> Goal of the exercise
First find the line with "Buying Property" in the entries below, then set down exactly every line through the line with "Request a Repair", that line included.

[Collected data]
========================================================================
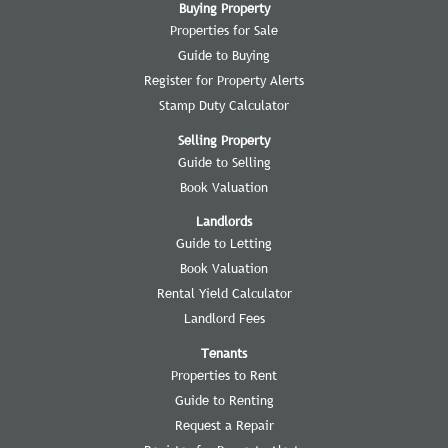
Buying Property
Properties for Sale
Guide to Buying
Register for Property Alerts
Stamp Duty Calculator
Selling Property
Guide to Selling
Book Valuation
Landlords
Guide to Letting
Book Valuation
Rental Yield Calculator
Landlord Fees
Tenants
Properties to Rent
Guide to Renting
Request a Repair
========================================================================
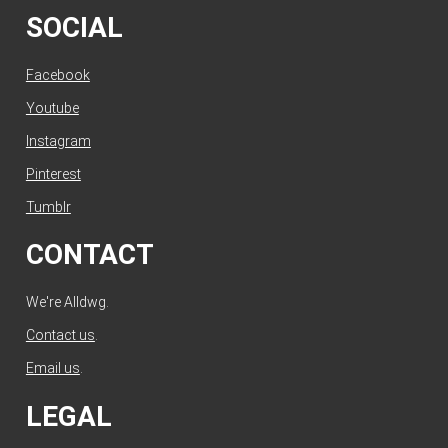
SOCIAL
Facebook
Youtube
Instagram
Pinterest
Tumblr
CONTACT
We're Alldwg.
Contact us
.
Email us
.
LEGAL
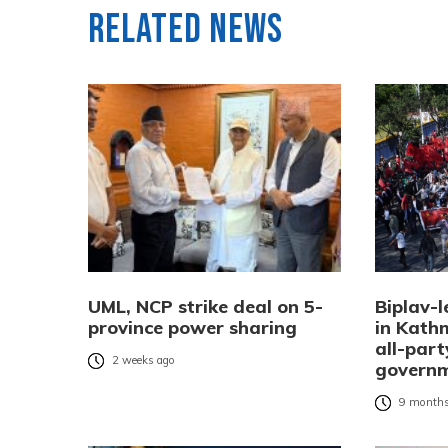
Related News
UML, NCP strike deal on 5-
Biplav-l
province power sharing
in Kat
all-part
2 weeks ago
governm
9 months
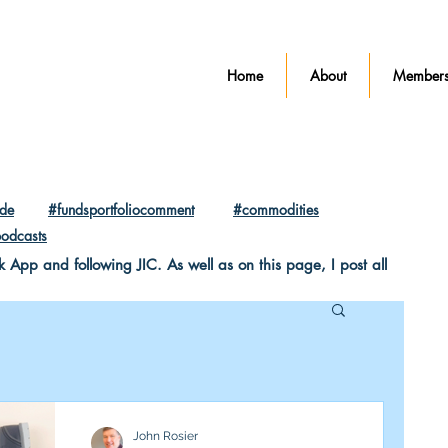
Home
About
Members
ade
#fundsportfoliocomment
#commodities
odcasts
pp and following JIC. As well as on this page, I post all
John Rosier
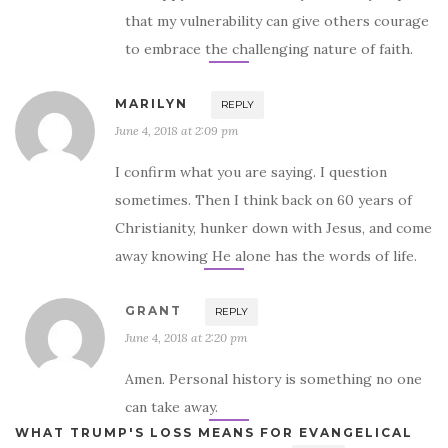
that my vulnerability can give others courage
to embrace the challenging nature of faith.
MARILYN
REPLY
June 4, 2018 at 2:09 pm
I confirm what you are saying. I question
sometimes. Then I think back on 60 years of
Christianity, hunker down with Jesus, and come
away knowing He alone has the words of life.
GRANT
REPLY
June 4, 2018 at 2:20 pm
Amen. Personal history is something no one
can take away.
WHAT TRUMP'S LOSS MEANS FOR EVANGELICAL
========================================================================
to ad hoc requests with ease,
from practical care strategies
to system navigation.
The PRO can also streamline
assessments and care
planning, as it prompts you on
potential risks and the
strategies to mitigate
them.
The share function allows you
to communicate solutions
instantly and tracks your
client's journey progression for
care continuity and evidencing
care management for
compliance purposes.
========================================================================
> Answer section
Buying Property
Properties for Sale
Guide to Buying
Register for Property Alerts
Stamp Duty Calculator
Selling Property
Guide to Selling
Book Valuation
Landlords
Guide to Letting
Book Valuation
Rental Yield Calculator
Landlord Fees
Tenants
Properties to Rent
Guide to Renting
Request a Repair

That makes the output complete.